» **DATA TO USE**:
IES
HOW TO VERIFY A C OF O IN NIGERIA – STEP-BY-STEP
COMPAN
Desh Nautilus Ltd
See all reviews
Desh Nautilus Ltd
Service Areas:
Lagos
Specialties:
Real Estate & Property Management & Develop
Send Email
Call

» **TASK OBJECTIVE**:
Make an exact copy of the records.

» **OUTPUT OF THE TASK**:
IES
HOW TO VERIFY A C OF O IN NIGERIA – STEP-BY-STEP
COMPAN
Desh Nautilus Ltd
See all reviews
Desh Nautilus Ltd
Service Areas:
Lagos
Specialties:
Real Estate & Property Management & Develop
Send Email
Call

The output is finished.